A detailed breakdown of the object-oriented design, Pydantic data model hierarchy, and strict array validation in XPS Analyzer.

Technical Stack

Pydantic v2 Python NumPy

Resources

Software Architecture & Type Safety

Standard Python scientific computing stacks (utilizing bare pandas.DataFrame or numpy.ndarray objects) do not inherently prevent misaligned or mathematically invalid data. In spectroscopy, processing an intensity array of size 500 against a binding energy array of size 501 is a silent but catastrophic error that propagates through numerical integration and peak fitting.

XPS Analyzer addresses these inherent risks by enforcing a strict object-oriented architecture, heavily relying on Pydantic v2 to validate mathematical invariants at runtime.

The Pydantic Safety Net

The core of the library is the XPSBaseModel, which inherits from pydantic.BaseModel. Every primary data structure in the package (XPSSpectrum, XPSDataset, XPSSample, PeakParameters, FitResult) extends this base class.
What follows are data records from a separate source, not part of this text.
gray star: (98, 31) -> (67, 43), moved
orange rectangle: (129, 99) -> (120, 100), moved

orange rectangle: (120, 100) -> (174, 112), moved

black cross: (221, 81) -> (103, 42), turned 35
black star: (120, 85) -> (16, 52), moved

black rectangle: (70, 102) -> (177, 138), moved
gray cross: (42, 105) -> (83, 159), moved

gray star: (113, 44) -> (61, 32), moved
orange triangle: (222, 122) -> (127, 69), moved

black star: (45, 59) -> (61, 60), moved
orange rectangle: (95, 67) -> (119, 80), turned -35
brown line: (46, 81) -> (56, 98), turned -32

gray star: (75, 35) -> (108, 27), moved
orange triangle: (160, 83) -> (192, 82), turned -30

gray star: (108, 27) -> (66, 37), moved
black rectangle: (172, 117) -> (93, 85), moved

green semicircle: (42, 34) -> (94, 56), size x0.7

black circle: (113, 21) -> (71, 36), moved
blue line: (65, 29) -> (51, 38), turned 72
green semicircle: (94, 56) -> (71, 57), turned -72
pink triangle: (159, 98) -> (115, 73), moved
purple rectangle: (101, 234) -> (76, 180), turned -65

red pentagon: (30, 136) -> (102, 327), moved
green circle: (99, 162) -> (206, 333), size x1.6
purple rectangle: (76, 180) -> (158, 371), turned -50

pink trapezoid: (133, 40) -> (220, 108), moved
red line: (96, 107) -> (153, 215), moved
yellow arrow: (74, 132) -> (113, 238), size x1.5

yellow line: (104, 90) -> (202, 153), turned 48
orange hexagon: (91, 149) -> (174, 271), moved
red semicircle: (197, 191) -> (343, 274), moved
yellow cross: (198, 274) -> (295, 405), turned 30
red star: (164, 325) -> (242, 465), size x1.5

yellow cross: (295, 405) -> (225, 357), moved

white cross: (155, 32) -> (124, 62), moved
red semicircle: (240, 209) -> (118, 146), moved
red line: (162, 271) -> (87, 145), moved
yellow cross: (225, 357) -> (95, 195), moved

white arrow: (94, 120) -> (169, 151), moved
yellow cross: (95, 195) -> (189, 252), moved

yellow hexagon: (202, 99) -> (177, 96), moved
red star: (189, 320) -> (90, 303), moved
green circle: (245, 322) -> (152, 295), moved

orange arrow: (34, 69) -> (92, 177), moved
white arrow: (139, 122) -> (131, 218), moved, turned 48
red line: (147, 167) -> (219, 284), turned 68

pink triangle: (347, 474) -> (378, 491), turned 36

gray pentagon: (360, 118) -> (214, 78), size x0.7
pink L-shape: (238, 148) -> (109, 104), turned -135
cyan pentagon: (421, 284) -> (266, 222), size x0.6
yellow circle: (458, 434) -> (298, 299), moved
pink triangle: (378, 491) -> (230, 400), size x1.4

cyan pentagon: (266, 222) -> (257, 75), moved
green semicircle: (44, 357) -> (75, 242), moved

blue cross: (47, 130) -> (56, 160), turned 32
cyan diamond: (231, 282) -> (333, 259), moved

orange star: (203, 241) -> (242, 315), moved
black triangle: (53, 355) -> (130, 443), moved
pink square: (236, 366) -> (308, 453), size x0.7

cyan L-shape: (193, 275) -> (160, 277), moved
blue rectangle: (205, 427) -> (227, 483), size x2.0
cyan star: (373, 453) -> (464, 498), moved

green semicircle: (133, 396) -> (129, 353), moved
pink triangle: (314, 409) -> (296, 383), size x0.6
By wrapping numpy.ndarray objects inside these validated models, XPS Analyzer executes @model_validator(mode='after') hooks to assert physical constraints. If a function attempts to instantiate a peak with a negative full-width at half-maximum (FWHM), or an array containing NaN values, the system explicitly raises a ValidationError rather than silently producing mathematically invalid scientific data.
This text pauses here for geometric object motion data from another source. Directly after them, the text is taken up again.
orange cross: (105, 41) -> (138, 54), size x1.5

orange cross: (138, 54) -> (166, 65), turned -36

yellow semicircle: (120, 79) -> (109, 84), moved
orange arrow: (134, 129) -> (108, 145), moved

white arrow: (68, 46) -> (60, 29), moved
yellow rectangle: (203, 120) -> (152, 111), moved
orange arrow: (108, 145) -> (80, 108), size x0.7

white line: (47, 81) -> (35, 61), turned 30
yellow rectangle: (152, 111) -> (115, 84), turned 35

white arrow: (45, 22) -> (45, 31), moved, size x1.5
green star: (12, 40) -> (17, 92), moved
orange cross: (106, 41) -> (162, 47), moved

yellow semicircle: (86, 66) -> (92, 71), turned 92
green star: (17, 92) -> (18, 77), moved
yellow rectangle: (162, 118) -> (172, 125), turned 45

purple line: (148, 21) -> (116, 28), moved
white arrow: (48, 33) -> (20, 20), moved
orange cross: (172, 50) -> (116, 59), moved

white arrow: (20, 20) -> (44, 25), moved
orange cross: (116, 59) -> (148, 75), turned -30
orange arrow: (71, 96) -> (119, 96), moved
class XPSSpectrum(XPSBaseModel):
    """
    Individual XPS spectral region with strict Pydantic validation.
    """
    region_name: str
    binding_energy: np.ndarray  # eV
    intensity: np.ndarray       # Arbitrary counts
    metadata: dict[str, Any] = Field(default_factory=dict)
    
    @model_validator(mode='after')
    def validate_arrays(self):
        """
        Enforce identical array dimensions and prevent empty initialization.
        """
        if len(self.binding_energy) != len(self.intensity):
            raise ValueError("Arrays must possess the exact same length.")
        if len(self.binding_energy) == 0:
            raise ValueError("Arrays cannot be empty.")
        return self

Immutability Pattern

Scientific raw data must never be irreversibly altered by an intermediate processing step. The software is engineered to prefer absolute immutability.
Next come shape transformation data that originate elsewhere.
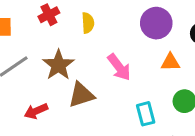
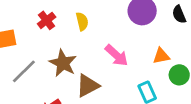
orange triangle: (170, 62) -> (161, 56), moved

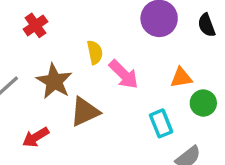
yellow semicircle: (82, 21) -> (95, 52), moved

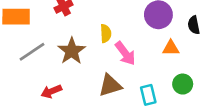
orange triangle: (181, 78) -> (171, 48), moved
brown triangle: (85, 112) -> (110, 85), moved

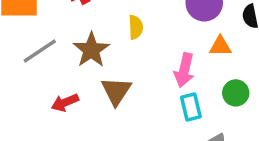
pink arrow: (125, 53) -> (184, 70), moved, turned 50
brown triangle: (110, 85) -> (116, 91), moved, turned -40

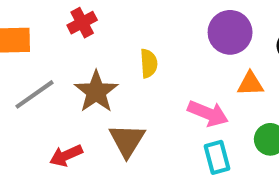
pink arrow: (184, 70) -> (208, 113), turned -80

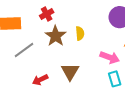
brown star: (96, 92) -> (56, 36), moved

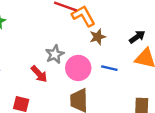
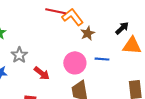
gray star: (55, 54) -> (19, 55), moved

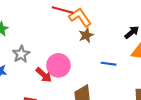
brown star: (88, 33) -> (86, 35), moved
pink circle: (75, 63) -> (58, 65), moved

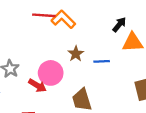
brown star: (86, 35) -> (76, 54), moved

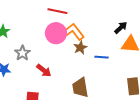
orange L-shape: (63, 19) -> (74, 32), moved
pink circle: (51, 73) -> (56, 33), moved

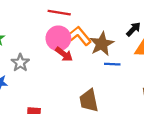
brown star: (80, 48) -> (102, 44), moved, size x1.5
red arrow: (44, 70) -> (64, 54), moved

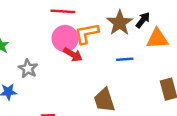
orange L-shape: (79, 36) -> (87, 33), turned -55
brown star: (102, 44) -> (120, 23), moved

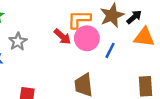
pink circle: (65, 38) -> (87, 38), moved
blue line: (125, 59) -> (110, 50), turned -70

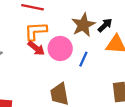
orange L-shape: (79, 19) -> (36, 31), moved

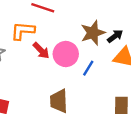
orange L-shape: (36, 31) -> (23, 31), moved

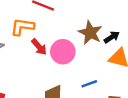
brown star: (93, 33) -> (90, 33), turned -30
blue line: (88, 68) -> (89, 84), moved, turned 35

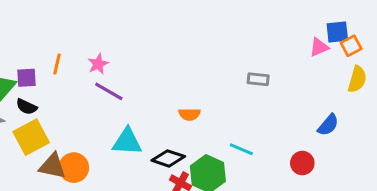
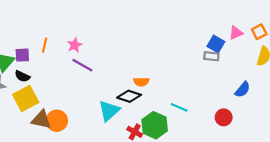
blue square: (337, 32) -> (216, 44), moved, turned 36
gray rectangle: (258, 79) -> (211, 56), moved
cyan triangle: (127, 142) -> (109, 111), moved, turned -45
black diamond: (168, 158) -> (129, 96), moved

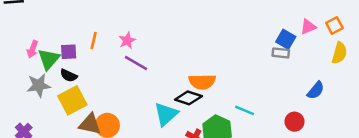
orange semicircle: (141, 82) -> (202, 82), size x1.5

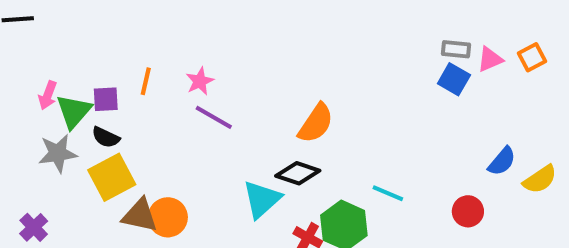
gray rectangle: (281, 53) -> (456, 49), moved
yellow semicircle: (339, 53) -> (540, 179), moved, turned 40
orange semicircle: (202, 82) -> (316, 123), moved, turned -55

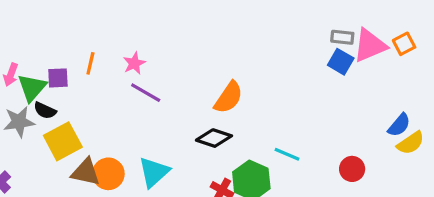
pink triangle: (490, 59) -> (370, 45), size x1.6
black semicircle: (106, 137) -> (45, 110), moved
blue semicircle: (502, 161) -> (399, 125), moved
cyan triangle: (262, 199) -> (154, 172), moved

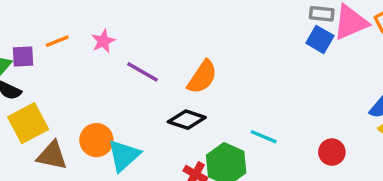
orange line: (90, 63) -> (57, 41), turned 55
purple line: (146, 93) -> (142, 72), moved
orange circle: (108, 174) -> (96, 140), moved

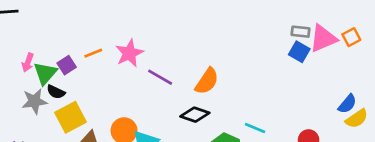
pink star: (103, 41) -> (129, 53), size x1.5
purple square: (23, 57) -> (67, 65), turned -30

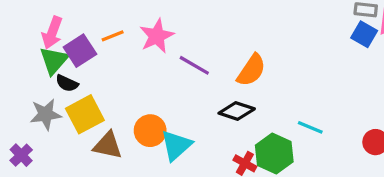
pink arrow: (28, 62) -> (52, 33), moved, size x1.4
purple square: (67, 65) -> (80, 51), size x1.4
gray star: (34, 101) -> (46, 114), moved

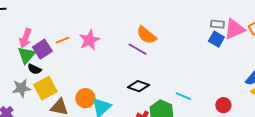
purple line: (194, 65) -> (137, 49), moved
orange semicircle: (251, 70) -> (146, 35), moved, turned 95

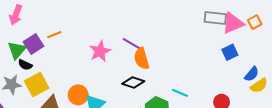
gray rectangle: (217, 24) -> (215, 18), size x1.5
orange semicircle: (146, 35) -> (142, 59), moved, turned 35
pink arrow: (25, 38) -> (16, 15), moved
blue square: (216, 39) -> (230, 52), moved, turned 35
pink star: (89, 40) -> (100, 51), moved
When a mathematical transformation is applied (e.g., background subtraction or energy calibration), the library relies on the model_copy(deep=True) pattern provided by Pydantic. This ensures that the original numpy.ndarray memory buffer is completely cloned before the background is subtracted from the intensity values, maintaining a pristine record of the experimental data in memory.

Data Flow Pipeline

The software architecture is modular, separating parsing, preprocessing, analysis, and data export into distinct, testable modules.

Test-Driven Correctness

To validate this rigid architecture, the project utilizes an exhaustive test suite driven by pytest:

  • 93% Test Coverage across the core scientific modules (Data Loader, Preprocessing, Analysis, Export, and Reference Data).
  • 355 Unit Tests specifically targeting error states, boundaries of the physical models (such as testing the Shirley integral convergence with highly noisy synthetic data), and verifying Pydantic validation hooks.

This design philosophy guarantees that the computational pipeline enforces the strict boundaries of physical reality before initiating any numerical optimization.